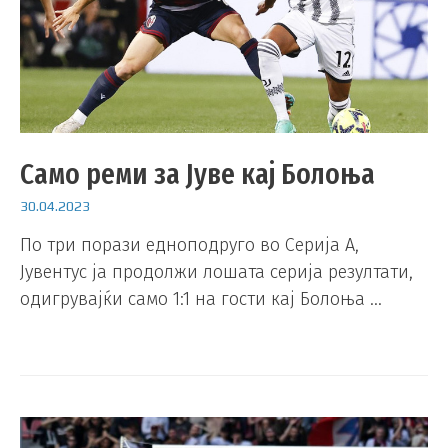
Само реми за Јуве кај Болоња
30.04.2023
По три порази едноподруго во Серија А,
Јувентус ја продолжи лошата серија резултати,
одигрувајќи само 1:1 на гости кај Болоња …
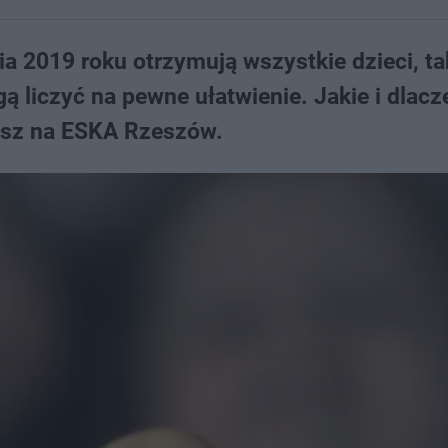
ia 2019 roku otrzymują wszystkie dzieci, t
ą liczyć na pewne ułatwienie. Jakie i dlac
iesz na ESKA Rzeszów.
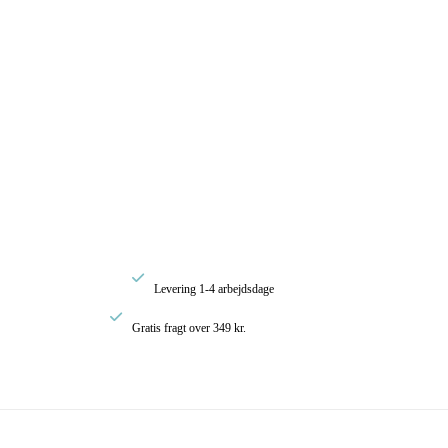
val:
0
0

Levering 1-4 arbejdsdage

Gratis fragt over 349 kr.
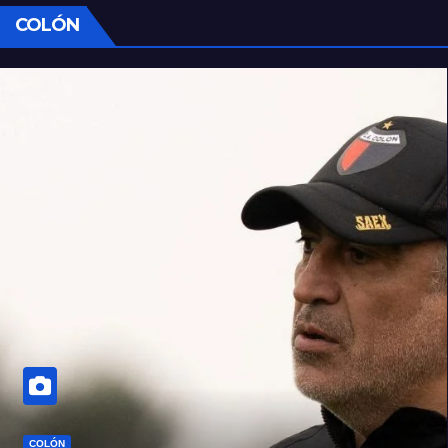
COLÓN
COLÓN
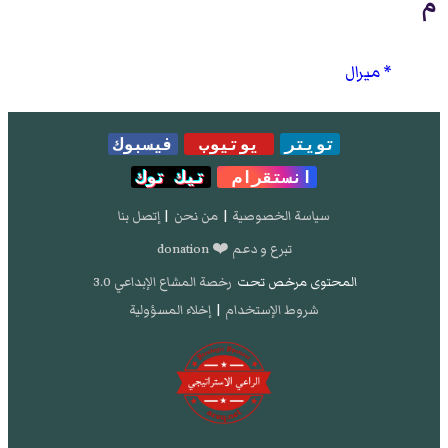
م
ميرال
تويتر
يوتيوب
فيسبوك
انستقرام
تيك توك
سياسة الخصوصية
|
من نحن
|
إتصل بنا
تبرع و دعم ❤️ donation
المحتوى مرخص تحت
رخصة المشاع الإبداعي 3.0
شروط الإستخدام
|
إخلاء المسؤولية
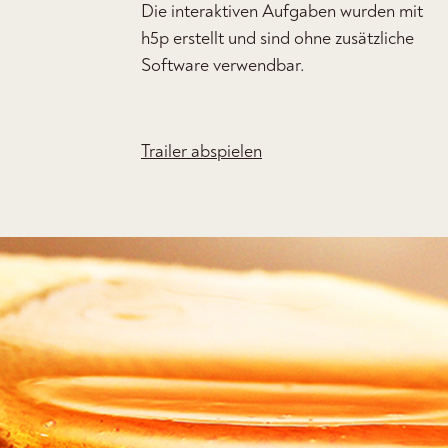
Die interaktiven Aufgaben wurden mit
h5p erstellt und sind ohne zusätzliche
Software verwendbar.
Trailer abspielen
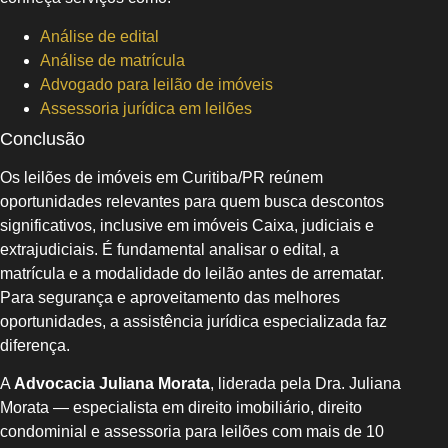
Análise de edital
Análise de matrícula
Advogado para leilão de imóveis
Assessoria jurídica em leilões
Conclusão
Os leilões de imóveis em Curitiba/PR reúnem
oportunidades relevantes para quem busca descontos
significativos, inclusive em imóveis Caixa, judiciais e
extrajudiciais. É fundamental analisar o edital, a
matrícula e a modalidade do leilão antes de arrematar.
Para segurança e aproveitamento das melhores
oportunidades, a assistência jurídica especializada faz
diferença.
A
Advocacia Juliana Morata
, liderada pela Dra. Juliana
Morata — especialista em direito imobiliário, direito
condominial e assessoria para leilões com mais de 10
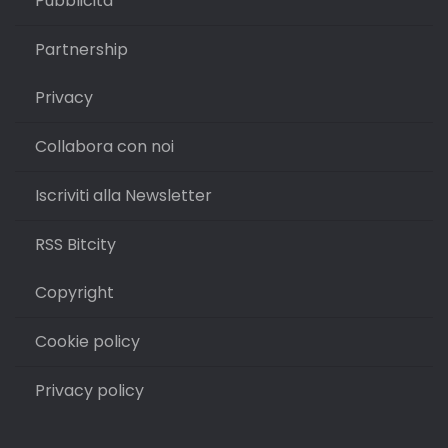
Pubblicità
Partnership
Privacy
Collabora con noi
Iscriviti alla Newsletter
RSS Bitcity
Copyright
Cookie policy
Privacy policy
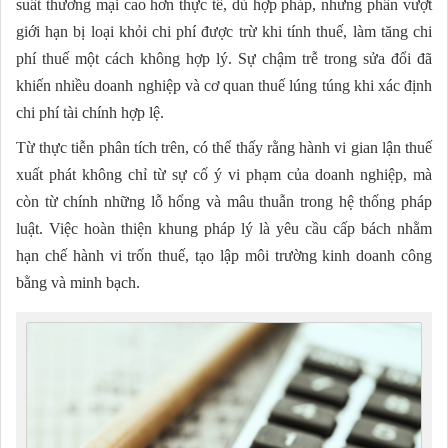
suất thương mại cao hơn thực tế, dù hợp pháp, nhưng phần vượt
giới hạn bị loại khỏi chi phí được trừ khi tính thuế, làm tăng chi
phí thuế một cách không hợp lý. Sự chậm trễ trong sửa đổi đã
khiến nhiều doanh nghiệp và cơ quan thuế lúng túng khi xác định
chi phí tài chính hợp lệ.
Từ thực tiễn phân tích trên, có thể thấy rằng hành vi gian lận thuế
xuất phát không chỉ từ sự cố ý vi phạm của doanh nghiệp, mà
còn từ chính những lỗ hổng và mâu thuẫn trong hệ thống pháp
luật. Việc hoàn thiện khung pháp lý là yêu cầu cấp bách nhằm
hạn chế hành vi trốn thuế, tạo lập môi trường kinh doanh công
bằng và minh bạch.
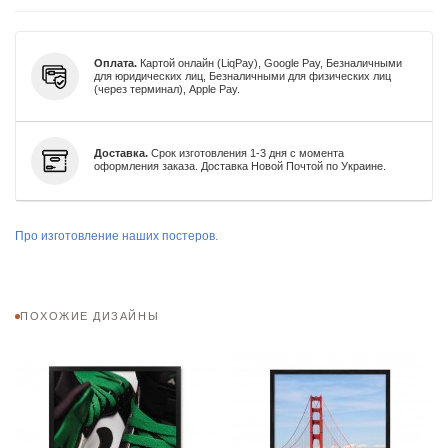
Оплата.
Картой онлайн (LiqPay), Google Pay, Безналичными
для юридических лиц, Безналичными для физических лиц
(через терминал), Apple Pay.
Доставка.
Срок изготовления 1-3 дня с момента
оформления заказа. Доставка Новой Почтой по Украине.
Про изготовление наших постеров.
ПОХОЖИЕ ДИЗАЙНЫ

________

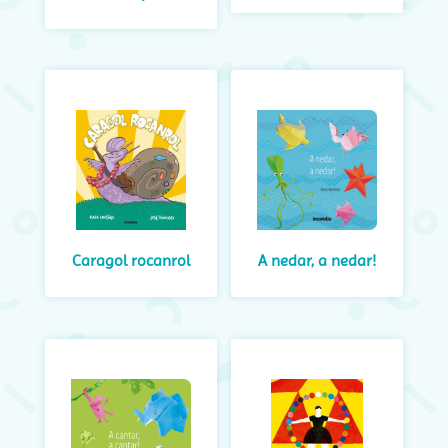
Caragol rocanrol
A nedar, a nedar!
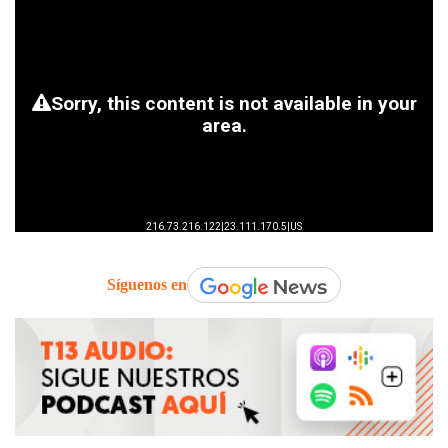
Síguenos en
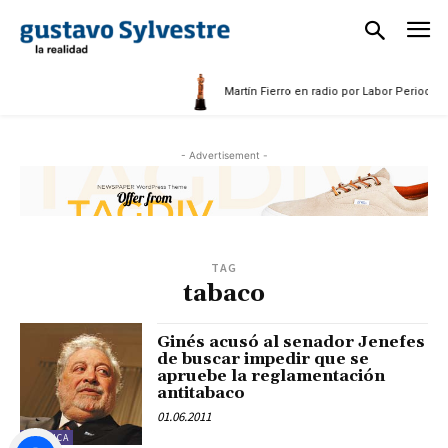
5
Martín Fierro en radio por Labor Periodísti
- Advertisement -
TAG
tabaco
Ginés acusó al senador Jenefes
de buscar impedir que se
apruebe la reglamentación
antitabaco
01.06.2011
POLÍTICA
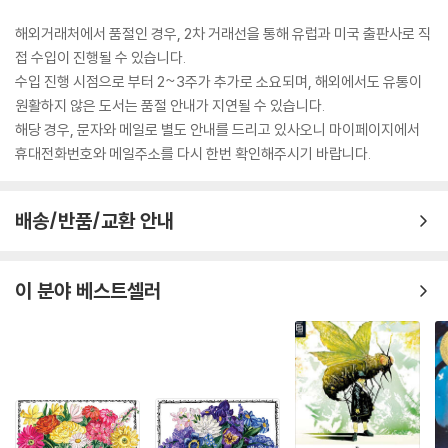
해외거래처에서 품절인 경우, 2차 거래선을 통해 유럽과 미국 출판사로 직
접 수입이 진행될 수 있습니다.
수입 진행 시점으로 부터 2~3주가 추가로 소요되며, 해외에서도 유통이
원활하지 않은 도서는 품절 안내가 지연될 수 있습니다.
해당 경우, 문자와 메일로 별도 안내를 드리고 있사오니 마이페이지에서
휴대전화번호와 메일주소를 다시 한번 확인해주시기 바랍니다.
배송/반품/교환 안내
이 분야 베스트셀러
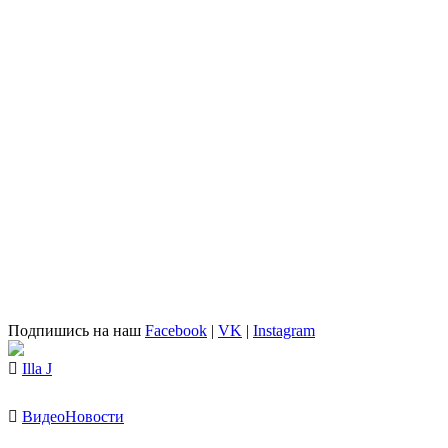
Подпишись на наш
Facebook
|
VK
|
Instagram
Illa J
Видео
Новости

________

▶ Problem to work on:
Repeat the lines above exactly, beginning with the one containing "Die interaktiven Aufgaben wurden mit" and finishing with the one containing "Para segurança e aproveitamento das melhores". No pictures belong in the copy.

▶ Output below:
Die interaktiven Aufgaben wurden mit
h5p erstellt und sind ohne zusätzliche
Software verwendbar.
Trailer abspielen
Análise de edital
Análise de matrícula
Advogado para leilão de imóveis
Assessoria jurídica em leilões
Conclusão
Os leilões de imóveis em Curitiba/PR reúnem
oportunidades relevantes para quem busca descontos
significativos, inclusive em imóveis Caixa, judiciais e
extrajudiciais. É fundamental analisar o edital, a
matrícula e a modalidade do leilão antes de arrematar.
Para segurança e aproveitamento das melhores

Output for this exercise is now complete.